▸ **ABOUT THIS EXERCISE**
Copy exactly, and only, the lines from the one containing "លើកទិសដៅការងារឆមាសទី២ ឆ្នាំ២០២៦" through the last line of the records below.

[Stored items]
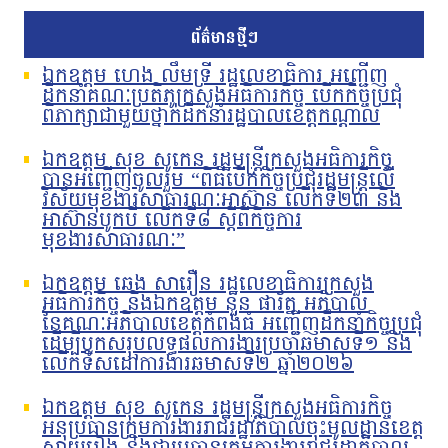
ព័ត៌មានថ្មីៗ
ឯកឧត្តម ហេង លឹមទ្រី រដ្ឋលេខាធិការ អញ្ជើញ
ដឹកនាំគណៈប្រតិភូក្រសួងអធិការកិច្ច បើកកិច្ចប្រជុំ
ពិភាក្សាជាមួយថ្នាក់ដឹកនាំរដ្ឋបាលខេត្តកណ្តាល
ឯកឧត្តម សុខ សូកេន រដ្ឋមន្រ្តីក្រសួងអធិការកិច្ច
បានអញ្ជើញចូលរួម “ពិធីបើកកិច្ចប្រជុំរដ្ឋមន្ត្រីលើ
វិស័យមុខងារសាធារណៈអាស៊ាន លើកទី២៣ និង
អាស៊ានបូកបី លើកទី៨ ស្តីពីកិច្ចការ
មុខងារសាធារណៈ”
ឯកឧត្តម ឆេង សារឿន រដ្ឋលេខាធិការក្រសួង
អធិការកិច្ច និងឯកឧត្តម នួន ផារ័ត្ន អភិបាល
នៃគណៈអភិបាលខេត្តកំពង់ធំ អញ្ជើញដឹកនាំកិច្ចប្រជុំ
ដើម្បីបូកសរុបលទ្ធផលការងារប្រចាំឆមាសទី១ និង
លើកទិសដៅការងារឆមាសទី២ ឆ្នាំ២០២៦
ឯកឧត្តម សុខ សូកេន រដ្ឋមន្រ្តីក្រសួងអធិការកិច្ច
អនុប្រធានក្រុមការងាររាជរដ្ឋាភិបាលចុះមូលដ្ឋានខេត្ត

▸ **THE ANSWER**
លើកទិសដៅការងារឆមាសទី២ ឆ្នាំ២០២៦
ឯកឧត្តម សុខ សូកេន រដ្ឋមន្រ្តីក្រសួងអធិការកិច្ច
អនុប្រធានក្រុមការងាររាជរដ្ឋាភិបាលចុះមូលដ្ឋានខេត្ត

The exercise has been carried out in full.